Your objective
Repeat every line of the data exactly, but not the pictures.

Source data
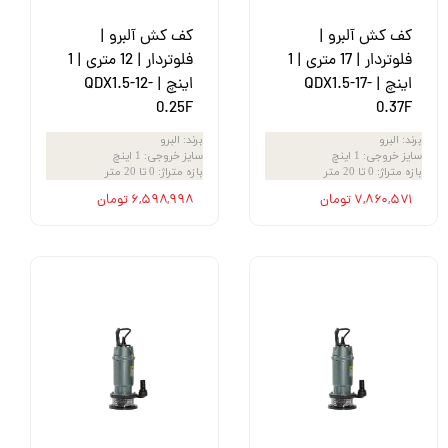
کف کش آلبرو |
کف کش آلبرو |
فلوتردار | 17 متری | 1
فلوتردار | 12 متری | 1
اینچ | QDX1.5-17-
اینچ | QDX1.5-12-
0.25F
0.37F
برند
:
البرو
برند
:
البرو
سایز خروجی
:
1 اینچ
سایز خروجی
:
1 اینچ
بازه متراژ
:
0 تا 20 متر
بازه متراژ
:
0 تا 20 متر
۷,۸۶۰,۵۷۱ تومان
۶,۵۹۸,۹۹۸ تومان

Result for this task
کف کش آلبرو |
کف کش آلبرو |
فلوتردار | 17 متری | 1
فلوتردار | 12 متری | 1
اینچ | QDX1.5-17-
اینچ | QDX1.5-12-
0.25F
0.37F
برند
:
البرو
برند
:
البرو
سایز خروجی
:
1 اینچ
سایز خروجی
:
1 اینچ
بازه متراژ
:
0 تا 20 متر
بازه متراژ
:
0 تا 20 متر
۷,۸۶۰,۵۷۱ تومان
۶,۵۹۸,۹۹۸ تومان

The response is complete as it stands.